*** Input data

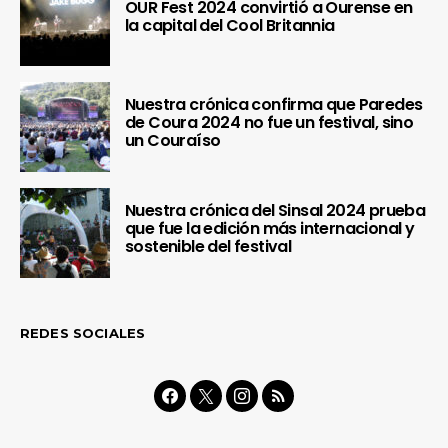
OUR Fest 2024 convirtió a Ourense en
la capital del Cool Britannia
Nuestra crónica confirma que Paredes
de Coura 2024 no fue un festival, sino
un Couraíso
Nuestra crónica del Sinsal 2024 prueba
que fue la edición más internacional y
sostenible del festival
REDES SOCIALES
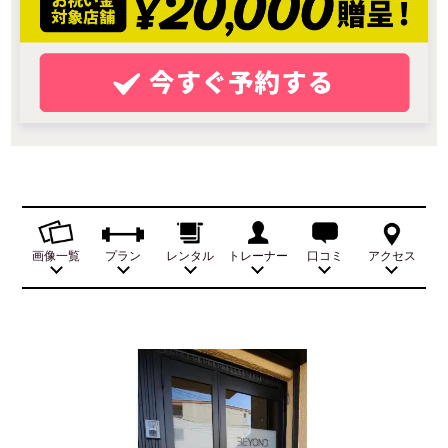
画像一覧
プラン
レンタル
トレーナー
口コミ
アクセス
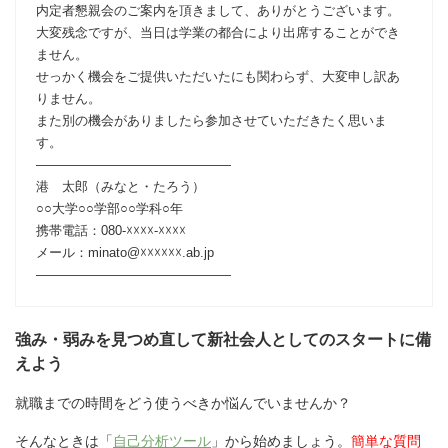
内定者懇親会のご案内を頂きまして、ありがとうございます。
大変残念ですが、当日は学業の都合により出席することができ
ません。
せっかく機会をご提供いただいたにも関わらず、大変申し訳あ
りません。
また別の機会がありましたら参加させていただきたく思いま
す。
―――――――――――――――
港 太郎（みなと・たろう）
○○大学○○学部○○学科○年
携帯電話：080-☓☓☓☓-☓☓☓☓
メール：minato@☓☓☓☓☓☓.ab.jp
―――――――――――――――
強み・弱みを見つめ直して新社会人としてのスタートに備
えよう
就職までの時間をどう使うべきか悩んでいませんか？
そんなときは「
自己分析ツール
」から始めましょう。
簡単な質問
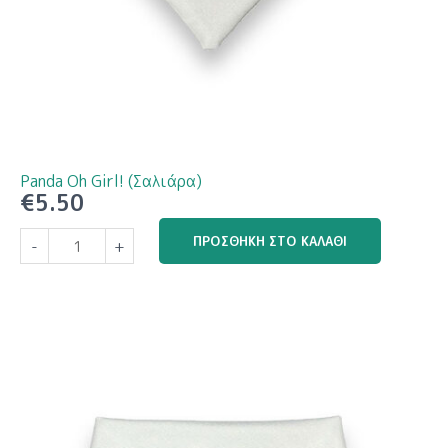
Panda Oh Girl! (Σαλιάρα)
€
5.50
Panda
ΠΡΟΣΘΉΚΗ ΣΤΟ ΚΑΛΆΘΙ
-
+
Oh
Girl!
(Σαλιάρα)
ποσότητα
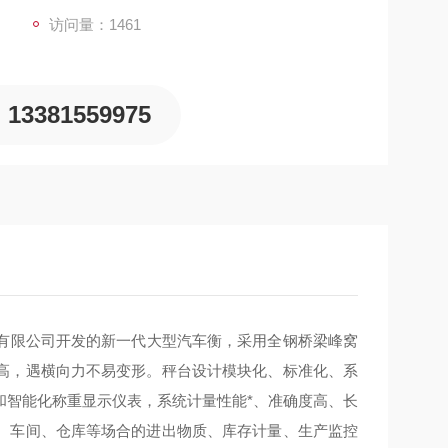
访问量：1461
13381559975
有限公司开发的新一代大型汽车衡，采用全钢桥梁峰窝
高，遇横向力不易变形。秤台设计模块化、标准化、系
和智能化称重显示仪表，系统计量性能*、准确度高、长
、车间、仓库等场合的进出物质、库存计量、生产监控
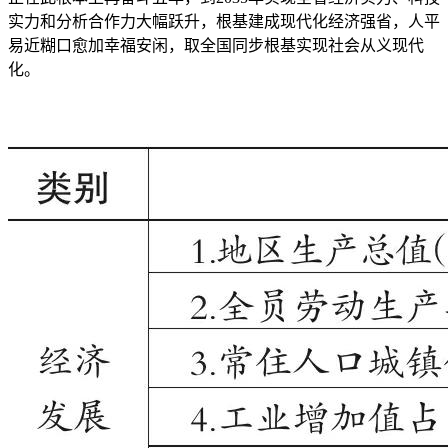
实力和分析合作力大幅跃升，根基建成现代化经济强省，人平
易近糊口愈加幸福安闲，取全国同步根基实现社会从义现代
化。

******

Nothing but the lines from the one holding "REDES SOCIALES" to the end of the entries above should be echoed, exactly and with both ends included; omit the pictures.

Your solution:
REDES SOCIALES
画像一覧
プラン
レンタル
トレーナー
口コミ
アクセス
内定者懇親会のご案内を頂きまして、ありがとうございます。
大変残念ですが、当日は学業の都合により出席することができ
ません。
せっかく機会をご提供いただいたにも関わらず、大変申し訳あ
りません。
また別の機会がありましたら参加させていただきたく思いま
す。
―――――――――――――――
港 太郎（みなと・たろう）
○○大学○○学部○○学科○年
携帯電話：080-☓☓☓☓-☓☓☓☓
メール：minato@☓☓☓☓☓☓.ab.jp
―――――――――――――――
強み・弱みを見つめ直して新社会人としてのスタートに備
えよう
就職までの時間をどう使うべきか悩んでいませんか？
そんなときは「
自己分析ツール
」から始めましょう。
簡単な質問
Panda Oh Girl! (Σαλιάρα)
€
5.50
Panda
ΠΡΟΣΘΉΚΗ ΣΤΟ ΚΑΛΆΘΙ
-
+
Oh
Girl!
(Σαλιάρα)
ποσότητα
访问量：1461
13381559975
有限公司开发的新一代大型汽车衡，采用全钢桥梁峰窝
高，遇横向力不易变形。秤台设计模块化、标准化、系
和智能化称重显示仪表，系统计量性能*、准确度高、长
、车间、仓库等场合的进出物质、库存计量、生产监控
实力和分析合作力大幅跃升，根基建成现代化经济强省，人平
易近糊口愈加幸福安闲，取全国同步根基实现社会从义现代
化。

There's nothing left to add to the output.